- Um surto de hantavírus a bordo do cruzeiro MV Hondius deixou duas mortes e levou a evacuações médicas de casos suspeitos e confirmados.
- Até 7 de maio, havia cinco casos confirmados e outros três sob suspeita; passageiros evacuados retornam a seus países sob monitoramento de autoridades de saúde.
- A embarcação seguiu para as Ilhas Canárias após evacuações médicas para a Holanda; o navio vinha de Argentina a Cabo Verde, com cerca de cento e cinquenta hóspedes.
- Passageiros relatam manter o ânimo alto, usar máscaras dentro do navio e manter distanciamento, com alguns saindo para as áreas externas.
- Autoridades, incluindo a Organização Mundial da Saúde, destacam que o risco público é baixo e que as medidas de cuidado estão sendo mantidas a bordo e após as evacuações.
O cruzeiro MV Hondius, operado pela Oceanwide Expeditions, registra um surto de hantavírus que já deixou duas pessoas mortas. Biólogos e autoridades de saúde acompanham o caso, com evacuações médicas de passageiros suspeitos ou confirmados em curso. A viagem seguia de Argentina para Cabo Verde, com cerca de 150 hóspedes a bordo.
A Organização Mundial da Saúde confirmou, até 7 de maio, cinco casos confirmados e três suspeitos do vírus.

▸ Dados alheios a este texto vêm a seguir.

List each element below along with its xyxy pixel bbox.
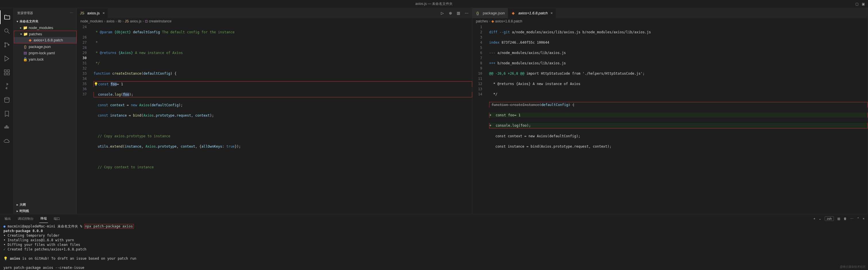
svg-point-2 (5, 46, 6, 47)
sidebar: 资源管理器 ⋯ ▾未命名文件夹 ▸📁node_modules ▾📁patches… (14, 8, 77, 214)
activity-bookmark-icon[interactable] (0, 107, 14, 121)
close-icon[interactable]: × (102, 11, 105, 15)
js-file-icon: JS (80, 11, 84, 16)
panel-tab-ports[interactable]: 端口 (53, 214, 61, 223)
json-file-icon: {} (23, 44, 28, 49)
panel-tab-terminal[interactable]: 终端 (39, 214, 48, 223)
editor-content-right[interactable]: 1 2 3 4 5 6 7 8 9 10 11 12 13 14 diff --… (472, 24, 868, 214)
code-left[interactable]: * @param {Object} defaultConfig The defa… (91, 24, 472, 214)
editor-pane-left: JS axios.js × ▷ ⊕ ▥ ⋯ node_modules› axio… (77, 8, 472, 214)
svg-rect-12 (6, 125, 7, 127)
svg-rect-10 (6, 127, 7, 128)
editor-content-left[interactable]: 24 26 27 28 29 30 31 32 33 34 35 36 37 *… (77, 24, 472, 214)
json-file-icon: {} (475, 11, 480, 16)
close-icon[interactable]: × (551, 11, 553, 15)
svg-rect-11 (7, 127, 9, 128)
activity-debug-icon[interactable] (0, 52, 14, 65)
tree-yarn-lock[interactable]: 🔒yarn.lock (14, 56, 76, 62)
sidebar-folder-root[interactable]: ▾未命名文件夹 (14, 18, 76, 24)
tree-patch-file[interactable]: ◆axios+1.6.8.patch (14, 37, 76, 43)
yaml-file-icon: ▤ (23, 51, 28, 55)
patch-file-icon: ◆ (511, 11, 516, 16)
svg-rect-5 (7, 70, 9, 72)
gutter-right: 1 2 3 4 5 6 7 8 9 10 11 12 13 14 (472, 24, 487, 214)
tab-package-json[interactable]: {} package.json (472, 8, 508, 18)
activity-scm-icon[interactable] (0, 38, 14, 52)
svg-point-0 (5, 29, 8, 32)
activity-explorer-icon[interactable] (0, 10, 14, 24)
tree-package-json[interactable]: {}package.json (14, 43, 76, 50)
tree-pnpm-lock[interactable]: ▤pnpm-lock.yaml (14, 50, 76, 56)
more-icon[interactable]: ⋯ (850, 217, 854, 220)
activity-remote-icon[interactable] (0, 79, 14, 93)
tree-patches[interactable]: ▾📁patches (14, 31, 76, 37)
folder-root-label: 未命名文件夹 (20, 19, 38, 24)
sidebar-outline[interactable]: ▸大纲 (14, 201, 76, 208)
tree-node-modules[interactable]: ▸📁node_modules (14, 24, 76, 31)
activity-bar (0, 8, 14, 214)
tab-axios-js[interactable]: JS axios.js × (77, 8, 108, 18)
js-file-icon: JS (125, 19, 129, 23)
sidebar-title: 资源管理器 (17, 11, 33, 15)
tab-patch-file[interactable]: ◆ axios+1.6.8.patch × (508, 8, 556, 18)
svg-rect-4 (4, 70, 6, 72)
title-bar: axios.js — 未命名文件夹 ▢ ▣ (0, 0, 868, 8)
sidebar-more-icon[interactable]: ⋯ (70, 11, 73, 15)
patch-file-icon: ◆ (491, 19, 494, 23)
split-icon[interactable]: ▥ (456, 11, 461, 15)
watermark: @稀土掘金技术社区 (840, 265, 866, 269)
close-panel-icon[interactable]: × (863, 217, 865, 220)
function-icon: ⊡ (145, 19, 148, 23)
split-terminal-icon[interactable]: ▥ (837, 217, 840, 220)
folder-icon: 📁 (23, 32, 28, 36)
code-right[interactable]: diff --git a/node_modules/axios/lib/axio… (487, 24, 868, 214)
activity-search-icon[interactable] (0, 24, 14, 38)
svg-point-1 (5, 42, 6, 44)
svg-rect-7 (7, 73, 9, 75)
gutter-left: 24 26 27 28 29 30 31 32 33 34 35 36 37 (77, 24, 91, 214)
terminal-panel: 输出 调试控制台 终端 端口 + ⌄ zsh ▥ 🗑 ⋯ ⌃ × ● macmi… (0, 214, 868, 270)
file-tree: ▸📁node_modules ▾📁patches ◆axios+1.6.8.pa… (14, 24, 76, 201)
panel-toggle-icon[interactable]: ▢ (856, 2, 859, 6)
more-icon[interactable]: ⋯ (464, 11, 469, 15)
panel-tab-output[interactable]: 输出 (3, 214, 12, 223)
lock-file-icon: 🔒 (23, 57, 28, 61)
trash-icon[interactable]: 🗑 (844, 217, 847, 220)
breadcrumbs-left[interactable]: node_modules› axios› lib› JS axios.js› ⊡… (77, 18, 472, 24)
terminal-body[interactable]: ● macmini@appledeMac-mini 未命名文件夹 % npx p… (0, 223, 868, 270)
chevron-up-icon[interactable]: ⌃ (857, 217, 859, 220)
editor-pane-right: {} package.json ◆ axios+1.6.8.patch × pa… (472, 8, 868, 214)
terminal-command-highlight: npx patch-package axios (84, 224, 134, 229)
terminal-shell-label[interactable]: zsh (825, 216, 834, 221)
new-terminal-icon[interactable]: + (813, 217, 815, 220)
run-icon[interactable]: ▷ (440, 11, 445, 15)
window-title: axios.js — 未命名文件夹 (415, 1, 453, 6)
folder-icon: 📁 (23, 25, 28, 30)
lightbulb-icon[interactable]: 💡 (94, 82, 98, 86)
sidebar-timeline[interactable]: ▸时间线 (14, 208, 76, 214)
svg-rect-6 (4, 73, 6, 75)
activity-extensions-icon[interactable] (0, 65, 14, 79)
sidebar-toggle-icon[interactable]: ▣ (862, 2, 866, 6)
svg-point-8 (5, 97, 9, 99)
panel-tab-debug-console[interactable]: 调试控制台 (17, 214, 35, 223)
compare-icon[interactable]: ⊕ (448, 11, 453, 15)
breadcrumbs-right[interactable]: patches› ◆ axios+1.6.8.patch (472, 18, 868, 24)
activity-db-icon[interactable] (0, 93, 14, 107)
activity-docker-icon[interactable] (0, 121, 14, 134)
patch-file-icon: ◆ (28, 38, 32, 42)
terminal-dropdown-icon[interactable]: ⌄ (818, 217, 821, 220)
activity-cloud-icon[interactable] (0, 134, 14, 148)
svg-rect-9 (5, 127, 6, 128)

Passageiros desembarcados voltaram aos seus países sob monitoramento de autoridades de saúde em cinco estados norte-americanos, sem sintomas até o momento.
A bordo, a reação inicial foi de choque e preocupação, conforme relato de frequentadores da expedição. Após a evacuação de pacientes para tratamento na Holanda, relatos indicam maior tranquilidade entre os demais ocupantes, que passam a usar máscaras e manter distância social.

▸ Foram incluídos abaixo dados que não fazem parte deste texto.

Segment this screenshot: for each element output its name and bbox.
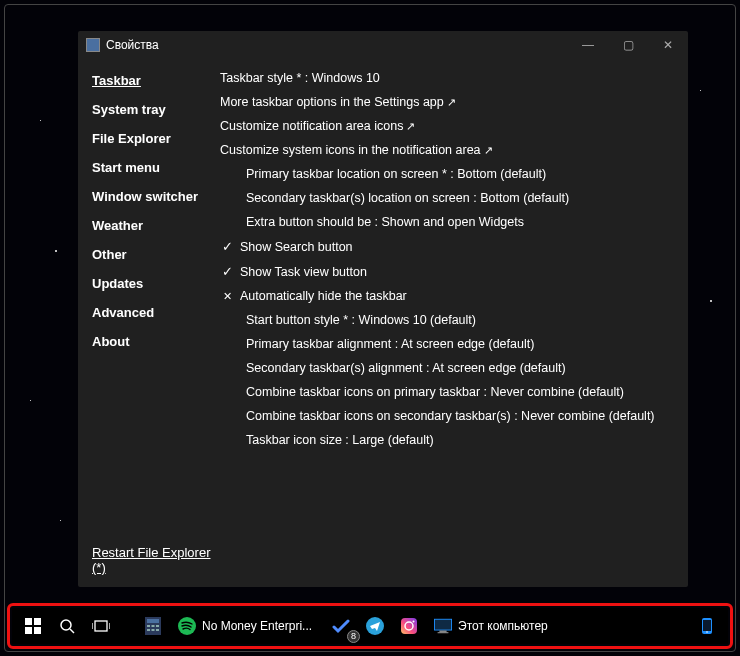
opt-customize-system-icons[interactable]: Customize system icons in the notificati…	[220, 143, 672, 157]
close-button[interactable]: ✕	[648, 31, 688, 59]
titlebar[interactable]: Свойства — ▢ ✕	[78, 31, 688, 59]
sidebar-item-windowswitcher[interactable]: Window switcher	[92, 189, 220, 204]
opt-autohide[interactable]: Automatically hide the taskbar	[220, 289, 672, 303]
svg-point-17	[178, 617, 196, 635]
instagram-icon	[400, 617, 418, 635]
svg-line-5	[70, 629, 74, 633]
instagram-app[interactable]	[394, 611, 424, 641]
sidebar-item-advanced[interactable]: Advanced	[92, 305, 220, 320]
svg-point-28	[706, 631, 708, 633]
opt-show-taskview[interactable]: Show Task view button	[220, 264, 672, 279]
sidebar: Taskbar System tray File Explorer Start …	[92, 69, 220, 575]
opt-combine-secondary[interactable]: Combine taskbar icons on secondary taskb…	[220, 409, 672, 423]
todo-app[interactable]: 8	[326, 611, 356, 641]
taskbar: No Money Enterpri... 8 Этот компьютер	[12, 608, 728, 644]
badge-count: 8	[347, 630, 360, 643]
check-icon	[220, 239, 234, 254]
calculator-icon	[144, 617, 162, 635]
cross-icon	[220, 289, 234, 303]
sidebar-item-updates[interactable]: Updates	[92, 276, 220, 291]
svg-point-4	[61, 620, 71, 630]
search-button[interactable]	[52, 611, 82, 641]
svg-rect-0	[25, 618, 32, 625]
opt-icon-size[interactable]: Taskbar icon size : Large (default)	[220, 433, 672, 447]
opt-show-search[interactable]: Show Search button	[220, 239, 672, 254]
opt-combine-primary[interactable]: Combine taskbar icons on primary taskbar…	[220, 385, 672, 399]
svg-rect-1	[34, 618, 41, 625]
svg-rect-3	[34, 627, 41, 634]
telegram-icon	[366, 617, 384, 635]
spotify-label: No Money Enterpri...	[202, 619, 312, 633]
opt-primary-location[interactable]: Primary taskbar location on screen * : B…	[220, 167, 672, 181]
sidebar-item-taskbar[interactable]: Taskbar	[92, 73, 220, 88]
minimize-button[interactable]: —	[568, 31, 608, 59]
sidebar-item-other[interactable]: Other	[92, 247, 220, 262]
properties-window: Свойства — ▢ ✕ Taskbar System tray File …	[78, 31, 688, 587]
svg-rect-14	[147, 629, 150, 631]
monitor-icon	[434, 617, 452, 635]
spotify-icon	[178, 617, 196, 635]
sidebar-item-fileexplorer[interactable]: File Explorer	[92, 131, 220, 146]
svg-rect-27	[703, 620, 711, 631]
opt-extra-button[interactable]: Extra button should be : Shown and open …	[220, 215, 672, 229]
opt-primary-alignment[interactable]: Primary taskbar alignment : At screen ed…	[220, 337, 672, 351]
explorer-app[interactable]: Этот компьютер	[428, 611, 558, 641]
svg-rect-25	[438, 632, 449, 633]
opt-customize-notification-icons[interactable]: Customize notification area icons	[220, 119, 672, 133]
opt-secondary-location[interactable]: Secondary taskbar(s) location on screen …	[220, 191, 672, 205]
content-panel: Taskbar style * : Windows 10 More taskba…	[220, 69, 672, 575]
telegram-app[interactable]	[360, 611, 390, 641]
svg-rect-13	[156, 625, 159, 627]
sidebar-item-weather[interactable]: Weather	[92, 218, 220, 233]
spotify-app[interactable]: No Money Enterpri...	[172, 611, 322, 641]
svg-rect-2	[25, 627, 32, 634]
svg-rect-11	[147, 625, 150, 627]
opt-secondary-alignment[interactable]: Secondary taskbar(s) alignment : At scre…	[220, 361, 672, 375]
calculator-app[interactable]	[138, 611, 168, 641]
opt-start-button-style[interactable]: Start button style * : Windows 10 (defau…	[220, 313, 672, 327]
restart-explorer-link[interactable]: Restart File Explorer (*)	[92, 545, 220, 575]
svg-rect-19	[401, 618, 417, 634]
sidebar-item-about[interactable]: About	[92, 334, 220, 349]
taskview-button[interactable]	[86, 611, 116, 641]
svg-rect-24	[439, 631, 446, 633]
app-icon	[86, 38, 100, 52]
svg-rect-15	[152, 629, 155, 631]
taskview-icon	[92, 617, 110, 635]
sidebar-item-systemtray[interactable]: System tray	[92, 102, 220, 117]
tray-phone[interactable]	[692, 611, 722, 641]
svg-point-21	[413, 621, 415, 623]
sidebar-item-startmenu[interactable]: Start menu	[92, 160, 220, 175]
start-button[interactable]	[18, 611, 48, 641]
window-title: Свойства	[106, 38, 568, 52]
maximize-button[interactable]: ▢	[608, 31, 648, 59]
svg-rect-12	[152, 625, 155, 627]
check-icon	[220, 264, 234, 279]
phone-icon	[698, 617, 716, 635]
svg-rect-6	[95, 621, 107, 631]
opt-more-options-link[interactable]: More taskbar options in the Settings app	[220, 95, 672, 109]
svg-rect-16	[156, 629, 159, 631]
windows-icon	[24, 617, 42, 635]
svg-rect-10	[147, 619, 159, 623]
explorer-label: Этот компьютер	[458, 619, 548, 633]
svg-rect-23	[435, 620, 451, 630]
search-icon	[58, 617, 76, 635]
opt-taskbar-style[interactable]: Taskbar style * : Windows 10	[220, 71, 672, 85]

Sintomas, ações e desfechos
Quem está a bordo continua tendo acesso a alimentação, com opções de refeições entregues aos camarotes. Equipes de médicos passaram a trabalhar no navio para atender possíveis novos casos e orientar a tripulação.
Passengers descrevem a situação como estável, com a operação de evacuação realizada com apoio de autoridades. Um viajante destacou que a tripulação e a operadora permanecem disponíveis para informar e auxiliar durante o período de crise.
A bordo, relatos indicam que alguns hóspedes caminham nas áreas externas e observam a vida marinha, mantendo procedimentos de biossegurança. Especialistas ressaltam que o risco público é considerado baixo, com a gravidade do surto sendo monitorada pelas autoridades internacionais.